Quantcast

Reinsurance rate renewals to rise, not expected to reach post-Katrina levels

Rate Filings

Bob Pepalis / 4 years ago

Hurricane katrina roof repairs 1600x900
Florida carriers can expect significant rate increases for reinsurance renewals, but nothing like post-Katrina hikes. | Mark Wolfe/FEMA

In a few extreme cases, analysts expect Florida reinsurance rate renewals to come close to those seen in the post-Katrina market, though they expect significantly higher rates overall.

KBW analysts, meeting with market representatives shortly before the June 1 reinsurance renewal, said the market is facing “significant rate increases following years of significant (and initially underestimated) losses, combined with elevated risk sensitivity and likely lower deployable capital,” Artemis reported.

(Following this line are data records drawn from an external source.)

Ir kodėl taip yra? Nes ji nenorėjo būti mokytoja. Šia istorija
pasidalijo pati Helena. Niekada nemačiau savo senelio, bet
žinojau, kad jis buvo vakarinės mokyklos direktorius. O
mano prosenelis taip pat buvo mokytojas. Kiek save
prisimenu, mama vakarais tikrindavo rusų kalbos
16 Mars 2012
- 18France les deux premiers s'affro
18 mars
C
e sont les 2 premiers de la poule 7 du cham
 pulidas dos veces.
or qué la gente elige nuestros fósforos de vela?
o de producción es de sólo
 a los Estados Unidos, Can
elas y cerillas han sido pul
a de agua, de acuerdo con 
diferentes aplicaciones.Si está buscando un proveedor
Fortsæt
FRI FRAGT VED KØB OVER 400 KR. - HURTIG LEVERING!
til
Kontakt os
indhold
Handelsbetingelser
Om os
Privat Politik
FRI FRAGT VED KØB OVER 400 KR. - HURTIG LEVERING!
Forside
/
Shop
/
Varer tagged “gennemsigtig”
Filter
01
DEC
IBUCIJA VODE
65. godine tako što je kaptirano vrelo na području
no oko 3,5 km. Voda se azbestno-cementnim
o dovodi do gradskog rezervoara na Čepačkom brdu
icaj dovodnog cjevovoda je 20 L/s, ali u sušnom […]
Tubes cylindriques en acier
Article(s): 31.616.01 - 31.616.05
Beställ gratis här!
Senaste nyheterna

Carriers can anticipate reinsurance renewal rate hikes of about 20%, KBW told Artemis. But a few areas will see even higher increases.

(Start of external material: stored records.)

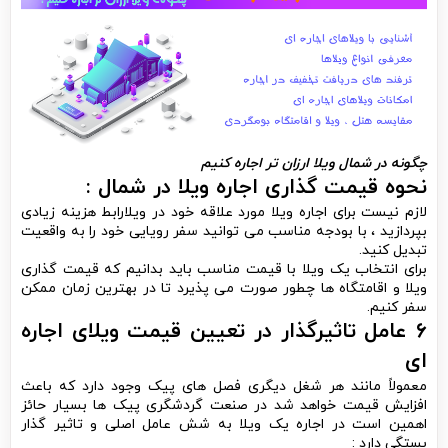
چگونه در شمال ویلا ارزان تر اجاره کنیم
نحوه قیمت گذاری اجاره ویلا در شمال :
لازم نیست برای اجاره ویلا مورد علاقه خود در ویلارابط هزینه زیادی
بپردازید ، با بودجه مناسب می توانید سفر رویایی خود را به واقعیت
تبدیل کنید.
برای انتخاب یک ویلا با قیمت مناسب باید بدانیم که قیمت گذاری
ویلا و اقامتگاه ها چطور صورت می پذیرد تا در بهترین زمان ممکن
سفر کنیم.
۶ عامل تاثیرگذار در تعیین قیمت ویلای اجاره
ای
معمولاً مانند هر شغل دیگری فصل های پیک وجود دارد که باعث
افزایش قیمت خواهد شد در صنعت گردشگری پیک ها بسیار حائز
اهمین است در اجاره یک ویلا به شش عامل اصلی و تاثیر گذار
بستگی دارد :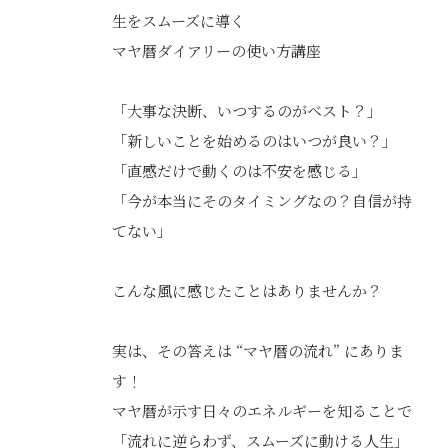
生をスムーズに導く
マヤ暦ダイアリーの使い方講座
「大事な決断、いつするのがベスト？」
「新しいことを始めるのはいつが良い？」
「直感だけで動くのは不安を感じる」
「今が本当にそのタイミングなの？自信が持
てない」
こんな風に感じたことはありませんか？
実は、その答えは “マヤ暦の流れ” にありま
す！
マヤ暦が示す日々のエネルギーを知ることで
「流れに逆らわず、スムーズに動ける人生」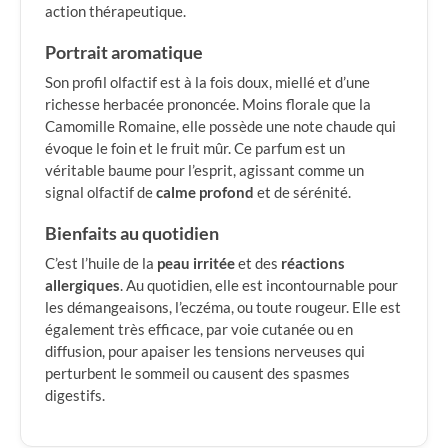
action thérapeutique.
Portrait aromatique
Son profil olfactif est à la fois doux, miellé et d’une
richesse herbacée prononcée. Moins florale que la
Camomille Romaine, elle possède une note chaude qui
évoque le foin et le fruit mûr. Ce parfum est un
véritable baume pour l’esprit, agissant comme un
signal olfactif de
calme profond
et de sérénité.
Bienfaits au quotidien
C’est l’huile de la
peau irritée
et des
réactions
allergiques
. Au quotidien, elle est incontournable pour
les démangeaisons, l’eczéma, ou toute rougeur. Elle est
également très efficace, par voie cutanée ou en
diffusion, pour apaiser les tensions nerveuses qui
perturbent le sommeil ou causent des spasmes
digestifs.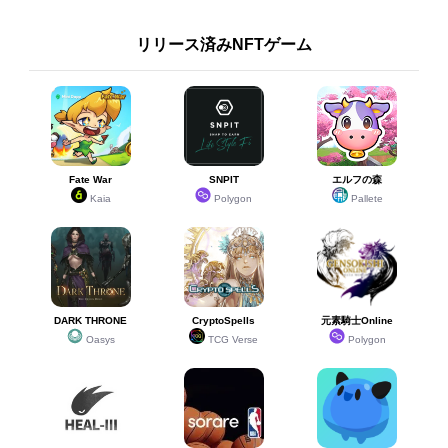
リリース済みNFTゲーム
Fate War
SNPIT
エルフの森
Kaia
Polygon
Pallete
DARK THRONE
CryptoSpells
元素騎士Online
Oasys
TCG Verse
Polygon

Still, carriers shouldn’t have to worry about the increases matching the post-Katrina days.

“We don’t expect aggregated rate increases to replicate the post-Katrina era’s widespread 50-70% rate increases, but we expect average increases of 20% or higher,” the analysts told Artemis.

The record of a cedent’s loss development, if it has adequate capital and the extent of its exposure to the tri-county area where most litigation occurs, may result in much higher than average increases.

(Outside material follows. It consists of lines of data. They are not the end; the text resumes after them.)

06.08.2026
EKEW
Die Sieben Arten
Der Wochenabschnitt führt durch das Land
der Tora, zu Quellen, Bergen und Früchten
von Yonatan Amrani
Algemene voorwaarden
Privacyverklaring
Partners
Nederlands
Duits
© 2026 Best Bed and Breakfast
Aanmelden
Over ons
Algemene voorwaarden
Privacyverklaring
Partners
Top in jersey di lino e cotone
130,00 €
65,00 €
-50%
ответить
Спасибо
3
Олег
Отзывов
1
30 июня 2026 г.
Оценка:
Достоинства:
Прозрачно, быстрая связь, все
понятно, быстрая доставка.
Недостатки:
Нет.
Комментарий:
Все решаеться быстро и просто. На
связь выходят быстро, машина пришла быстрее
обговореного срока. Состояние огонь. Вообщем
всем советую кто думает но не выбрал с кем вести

KBW analysts told Artemis some insurance carriers heard about rate hikes between 30% and 50%, while those with vulnerability had to decide on 75% or higher increases in a day.

Reinsurers look for books diversified across several states while being light in the tri-county area. Insurers look for quality in their reinsurance partners.

“Our understanding is that there is enough capacity in the market to expect almost all programs to be filled more or less on time, which seems broadly consistent with several CEOs noting generally stable reinsurance panels,” the analysts told Artemis.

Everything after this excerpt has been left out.